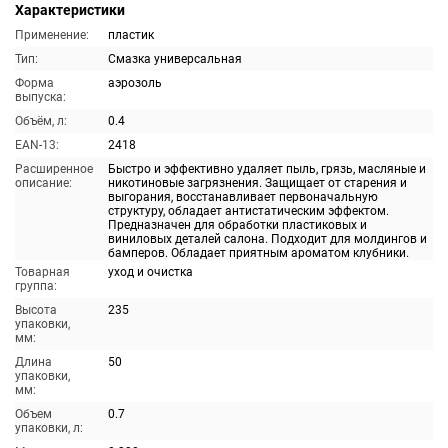
Характеристики
Применение:
пластик
Тип:
Смазка универсальная
Форма
аэрозоль
выпуска:
Объём, л:
0.4
EAN-13:
2418
Расширенное
Быстро и эффективно удаляет пыль, грязь, масляные и
описание:
никотиновые загрязнения. Защищает от старения и
выгорания, восстанавливает первоначальную
структуру, обладает антистатическим эффектом.
Предназначен для обработки пластиковых и
виниловых деталей салона. Подходит для молдингов и
бамперов. Обладает приятным ароматом клубники.
Товарная
уход и очистка
группа:
Высота
235
упаковки,
мм:
Длина
50
упаковки,
мм:
Объем
0.7
упаковки, л:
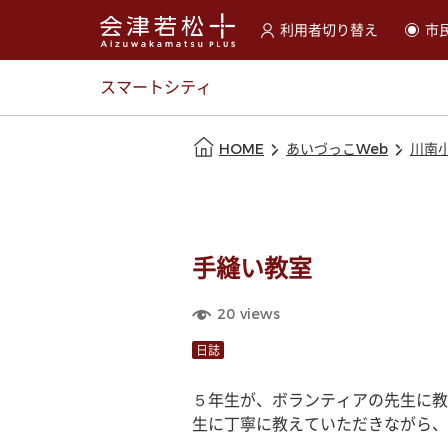
利用者切り替え
市
選択すると利用者の切替が
スマートシティ
本文の始まり
HOME
あいづっこWeb
川南
手縫い教室
20
views
日誌
５年生が、ボランティアの先生に教
生に丁寧に教えていただきながら、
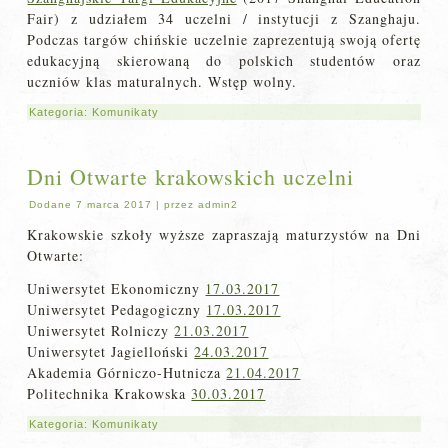
Fair) z udziałem 34 uczelni / instytucji z Szanghaju.
Podczas targów chińskie uczelnie zaprezentują swoją ofertę
edukacyjną skierowaną do polskich studentów oraz
uczniów klas maturalnych. Wstęp wolny.
Kategoria:
Komunikaty
Dni Otwarte krakowskich uczelni
Dodane
7 marca 2017
|
przez
admin2
Krakowskie szkoły wyższe zapraszają maturzystów na Dni
Otwarte:
Uniwersytet Ekonomiczny
17.03.2017
Uniwersytet Pedagogiczny
17.03.2017
Uniwersytet Rolniczy
21.03.2017
Uniwersytet Jagielloński
24.03.2017
Akademia Górniczo-Hutnicza
21.04.2017
Politechnika Krakowska
30.03.2017
Kategoria:
Komunikaty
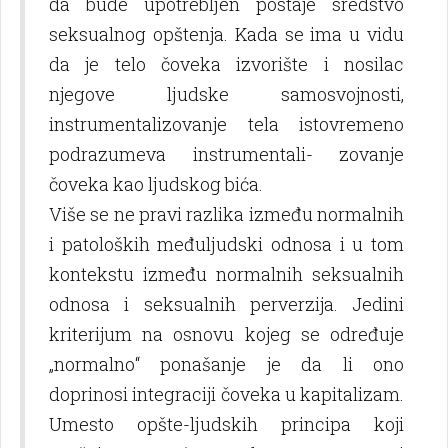
da bude upotreblјen postaje sredstvo
seksualnog opštenja. Kada se ima u vidu
da je telo čoveka izvorište i nosilac
njegove lјudske samosvojnosti,
instrumentalizovanje tela istovremeno
podrazumeva instrumentali- zovanje
čoveka kao lјudskog bića.
Više se ne pravi razlika između normalnih
i patoloških međulјudski odnosa i u tom
kontekstu između normalnih seksualnih
odnosa i seksualnih perverzija. Jedini
kriterijum na osnovu kojeg se određuje
„normalno“ ponašanje je da li ono
doprinosi integraciji čoveka u kapitalizam.
Umesto opšte-lјudskih principa koji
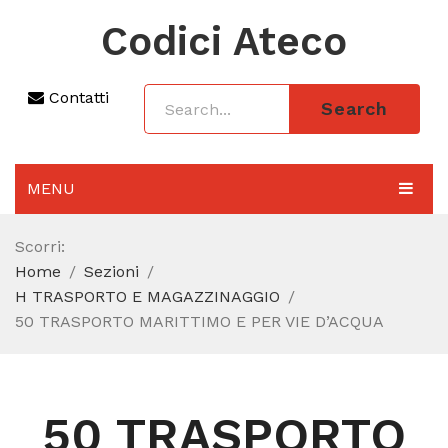
Codici Ateco
Contatti
Search
MENU
AGGIORNAMENTO 2025
Scorri:
Home
Sezioni
SEZIONI
H TRASPORTO E MAGAZZINAGGIO
CODICE ATECO A COSA SERVE
50 TRASPORTO MARITTIMO E PER VIE D’ACQUA
REGIME FORFETTARIO
CODICE FISCALE
50 TRASPORTO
★ ★ ★ ★ ★
» **ASSIGNED TASK**
Take the entries above and set them down exactly, minus the pictures.

» **RESULT OF THE EXERCISE**
Характеристики
Применение:
пластик
Тип:
Смазка универсальная
Форма
аэрозоль
выпуска:
Объём, л:
0.4
EAN-13:
2418
Расширенное
Быстро и эффективно удаляет пыль, грязь, масляные и
описание:
никотиновые загрязнения. Защищает от старения и
выгорания, восстанавливает первоначальную
структуру, обладает антистатическим эффектом.
Предназначен для обработки пластиковых и
виниловых деталей салона. Подходит для молдингов и
бамперов. Обладает приятным ароматом клубники.
Товарная
уход и очистка
группа:
Высота
235
упаковки,
мм:
Длина
50
упаковки,
мм:
Объем
0.7
упаковки, л:
利用者切り替え
市
選択すると利用者の切替が
スマートシティ
本文の始まり
HOME
あいづっこWeb
川南
手縫い教室
20
views
日誌
５年生が、ボランティアの先生に教
生に丁寧に教えていただきながら、
Fair) z udziałem 34 uczelni / instytucji z Szanghaju.
Podczas targów chińskie uczelnie zaprezentują swoją ofertę
edukacyjną skierowaną do polskich studentów oraz
uczniów klas maturalnych. Wstęp wolny.
Kategoria:
Komunikaty
Dni Otwarte krakowskich uczelni
Dodane
7 marca 2017
|
przez
admin2
Krakowskie szkoły wyższe zapraszają maturzystów na Dni
Otwarte:
Uniwersytet Ekonomiczny
17.03.2017
Uniwersytet Pedagogiczny
17.03.2017
Uniwersytet Rolniczy
21.03.2017
Uniwersytet Jagielloński
24.03.2017
Akademia Górniczo-Hutnicza
21.04.2017
Politechnika Krakowska
30.03.2017
Kategoria:
Komunikaty
da bude upotreblјen postaje sredstvo
seksualnog opštenja. Kada se ima u vidu
da je telo čoveka izvorište i nosilac
njegove lјudske samosvojnosti,
instrumentalizovanje tela istovremeno
podrazumeva instrumentali- zovanje
čoveka kao lјudskog bića.
Više se ne pravi razlika između normalnih
i patoloških međulјudski odnosa i u tom
kontekstu između normalnih seksualnih
odnosa i seksualnih perverzija. Jedini
kriterijum na osnovu kojeg se određuje
„normalno“ ponašanje je da li ono
doprinosi integraciji čoveka u kapitalizam.
Umesto opšte-lјudskih principa koji
Codici Ateco
Contatti
Search
MENU
AGGIORNAMENTO 2025
Scorri:
Home
Sezioni
SEZIONI
H TRASPORTO E MAGAZZINAGGIO
CODICE ATECO A COSA SERVE
50 TRASPORTO MARITTIMO E PER VIE D’ACQUA
REGIME FORFETTARIO
CODICE FISCALE
50 TRASPORTO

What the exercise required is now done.